Omuzda humerus başı skapulanın glenoid fossasıyla eklem yapar . Daha distal dirsek de, kafa ile üst kol eklem arasında capitulum yarıçapı ve humerus Trochlea troklear çentik ile eklem ulna .

sinirler

Aksiller sinir omuz kemeri karşı, yakın ucunda yer almaktadır. Humerusun glenohumeral ekleminin çıkığı , aksiller sinire veya aksiller artere zarar verme potansiyeline sahiptir . Bu çıkığın belirti ve semptomları, normal omuz konturunun kaybı ve akromiyonun altında palpe edilebilir bir çöküntü içerir.

Radyal sinir yakın humerus izler. Humerusun orta şaftında, radyal sinir, spiral olukta kemiğin posteriorundan anterior yönüne doğru hareket eder . Bu bölgedeki humerus kırığı radyal sinir hasarına neden olabilir.

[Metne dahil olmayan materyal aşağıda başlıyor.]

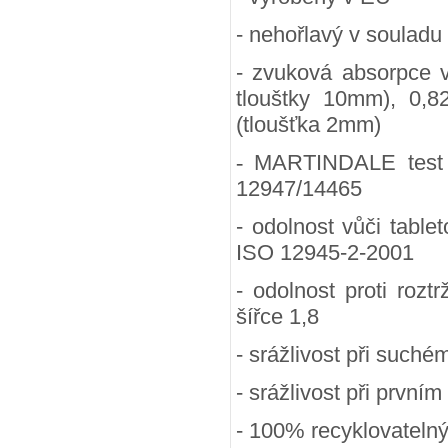
- nehořlavý v souladu
- zvuková absorpce 
tlouštky 10mm), 0,8
(tloušťka 2mm)
-
MARTINDALE test (
12947/14465
- odolnost vůči table
ISO 12945-2-2001
- odolnost proti rozt
šířce 1,8
- srážlivost při suchém
- srážlivost při prvním
- 100
% recyklovateln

Ulnar sinir dirsek yakın humerus distal ucunda yatıyor. Vurulduğunda belirgin bir karıncalanma hissine ve bazen önemli miktarda ağrıya neden olabilir. Muhtemelen bu his ("komik" bir duygu) ve kemiğin adının "mizahi" kelimesinin eşsesliliği olduğu gerçeği nedeniyle bazen popüler olarak "komik kemik" olarak anılır. Medial epikondilin arkasında yer alır ve dirsek yaralanmalarında kolayca hasar görür.

İşlev

kas eki

Deltoid yanal üçte kaynaklandığı köprücük , akromiyonun ve tepe omurga skapula. Humerusun deltoid tüberozitesine yerleştirilir ve abdüksiyon, ekstansiyon ve omuzun çevrelenmesi gibi çeşitli eylemleri vardır. Supraspinatus da kürek kemiği sırtına kaynaklanır. Humerusun büyük tüberkülüne girer ve omzun kaçırılmasına yardımcı olur.

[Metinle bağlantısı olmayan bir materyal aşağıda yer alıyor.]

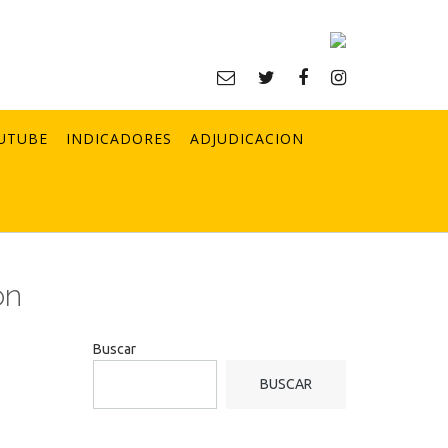
UTUBE
INDICADORES
ADJUDICACION
ón
Buscar
BUSCAR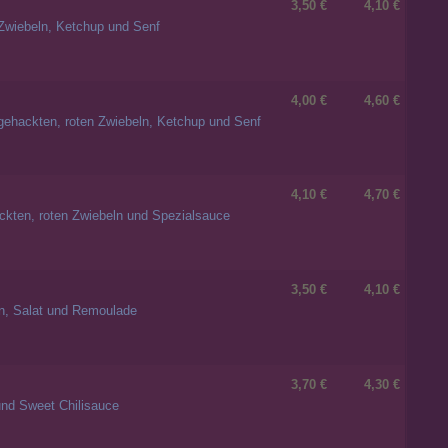
3,50 €
4,10 €
 Zwiebeln, Ketchup und Senf
4,00 €
4,60 €
gehackten, roten Zwiebeln, Ketchup und Senf
4,10 €
4,70 €
ckten, roten Zwiebeln und Spezialsauce
3,50 €
4,10 €
ln, Salat und Remoulade
3,70 €
4,30 €
und Sweet Chilisauce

Büyük pectoralis , büyük teres ve lat dorsinin ilave parça intertubercular oluk humerus. Eklem ve medial veya dahili olarak humerusu döndürmek için çalışırlar.

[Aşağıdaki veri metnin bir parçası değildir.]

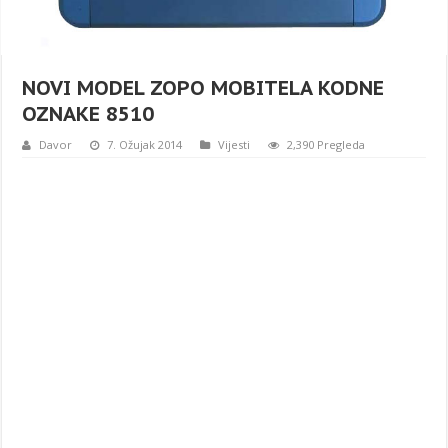
NOVI MODEL ZOPO MOBITELA KODNE
OZNAKE 8510
Davor
7. Ožujak 2014
Vijesti
2,390 Pregleda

İnfraspinatus ve teres minör daha fazla tüberküle üzerinde insert ve çalışma yanal veya dıştan, pazı kemiği döndürün. Buna karşılık, subskapularis kası küçük tüberkül üzerine yapışır ve humerusu medial veya dahili olarak döndürmek için çalışır.

Biseps , brakialis ve brakioradialis (distal vermektedir ki) dirsek esnek üzere hareket eder. (Pazı humerusa yapışmaz.) Triseps brachii ve anconeus dirseği uzatır ve humerusun arka tarafına yapışır.

Supraspinatus, infraspinatus, teres minör ve subscapularis'in dört kası, rotator manşet adı verilen kas-bağlı bir kuşak oluşturur . Bu manşet çok hareketli fakat doğası gereği stabil olmayan glenohumeral eklemi stabilize eder . Diğer kaslar, kaldırma/çekme ve basma/itme hareketlerinde denge olarak kullanılır.

Sol humerus. Ön gösterim.
Humerus karınca (aynalı).png Sol humerus - ön görünüm.png Sol humerus - yakın çekim - animasyon - ön görünümde dur.gif HumerusFront.png İnsan sol humerus - önden görünüm - kaslar.svg
Sol humerus. Arkadan görünüm.
Humerus postu (yansıtılmış).png Sol humerus - arkadan görünüm.png Sol humerus - yakın çekim - animasyon - posterior view.gif'te dur HumerusBack.png gri208.png

Diğer hayvanlar

Amfibiyenlerin ilkel fosillerinin alt ve üst ekstremitelerini birbirine bağlayan çok az şaftı vardı, bu da uzuvlarını çok kısa yapıyordu. Bununla birlikte, yaşayan tetrapodların çoğunda humerus, insanlarınkine benzer bir forma sahiptir. Birçok sürüngende ve bazı ilkel memelilerde , alt ekstremite, sinirlerin ve kan damarlarının geçmesine izin veren geniş bir foramen veya açıklık içerir .

Ek resimler

kemikleşme

Embriyonik gelişim sırasında, humerus, kemiğin şaftındaki ilk kemikleşme merkezinden başlayarak kemikleşen ilk yapılardan biridir . Humerusun kemikleşmesi tahmin edilebileceği gibi embriyo ve fetüste meydana gelir ve bu nedenle fetüsün gebelik yaşı belirlenirken fetal biyometrik ölçüm olarak kullanılır. Doğumda, yenidoğan humerusu sadece şaftta kemikleşir. Epifizler doğumda kıkırdaklıdır. Medial humerus başı 4 aylıkken bir kemikleşme merkezi ve 10 aylıkken daha büyük tüberküloz geliştirir. Bu kemikleşme merkezleri 3 yaşında kaynamaya başlar. Kemikleşme süreci 13 yaşında tamamlanır, ancak epifiz plakası (büyüme plakası) genellikle 17 yaş civarında iskelet olgunluğuna kadar devam eder.